Dr Lee on the Significance of Longer-Term Data for Linvoseltamab in R/R Multiple Myeloma

Hans C. Lee, MD, associate professor, Department of Lymphoma/Myeloma, Multiple Myeloma Clinical Research, Department of Lymphoma/Myeloma, Division of Cancer Medicine, the University of Texas MD Anderson Cancer Center, discusses how longer-term efficacy and safety data with linvoseltamab (REGN5458) derived from the phase 2 LINKER-MM1 study (NCT03761108) may potentially impact treatment approaches in relapsed/refractory multiple myeloma.

The study investigated linvoseltamab, a BCMA/CD3-directed bispecific antibody, in a heavily pretreated patient population with relapsed/refractory multiple myeloma which demonstrated promising results in terms of efficacy and safety. The dose escalation/expansion study enrolled patients who had progressed on multiple lines of therapy, including a proteasome inhibitor, an immunomodulatory drug, and an anti-CD38 antibody, or who were triple-class refractory.
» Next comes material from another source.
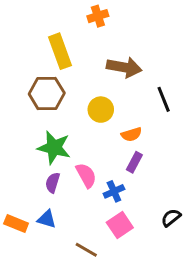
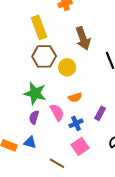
brown arrow: (124, 67) -> (83, 38), turned 60
brown hexagon: (47, 94) -> (44, 56), moved
orange semicircle: (131, 134) -> (75, 97), moved
purple rectangle: (134, 162) -> (100, 113), moved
Patients enrolled onto the dose-expansion portion of the study underwent step-up dosing with linvoseltamab, followed by a 24-hour hospitalization period, Lee details. The weekly step-up dosing regimen, starting with 5 mg on day 1 and 25 mg on day 8, differentiated linvoseltamab from other treatments. During the initial 3 treatment cycles, patients were administered 200 mg of linvoseltamab once weekly. Subsequently, in cycles 4 and 5, the dosage was modified to 200 mg every 2 weeks. Starting from cycle 6, patients achieving a very good partial response (VGPR) or higher received the agent at a dosage of 200 mg every 4 weeks. Those who did not achieve a VGPR continued to receive the agent at a dosage of 200 mg every 2 weeks. This weekly step-up dosing regimen was a notable distinguishing feature of linvoseltamab, Lee notes.

Long-term data from the study presented at the 2023 ASH Annual Meeting, showed high response rates with linvoseltamab, with an overall response rate (ORR) of 69% at a median follow-up of 8.1 months, Lee reports. Furthermore, the median duration of response and progression-free survival (PFS) were not reached, with estimated 9-month rates of 86.8% and 72.8%, respectively. Importantly, linvoseltamab exhibited a generally manageable toxicity profile with no new safety signals identified.

Additional data from the LINKER-MM1 study, published later in 2023, demonstrated even higher ORR of 71% as adjudicated by an independent review committee and a complete response rate of 46% at an 11-month median follow-up, Lee reports. These findings suggest that linvoseltamab shows continued efficacy, durability of responses, and encouraging safety signals in relapsed/refractory multiple myeloma, Lee explains.

The rapid de-escalation of dosing frequency, limited hospitalization requirements for cytokine release syndrome (CRS) monitoring, and low CRS rates make linvoseltamab a promising approach for the treatment of patients with relapsed/refractory multiple myeloma, Lee concludes.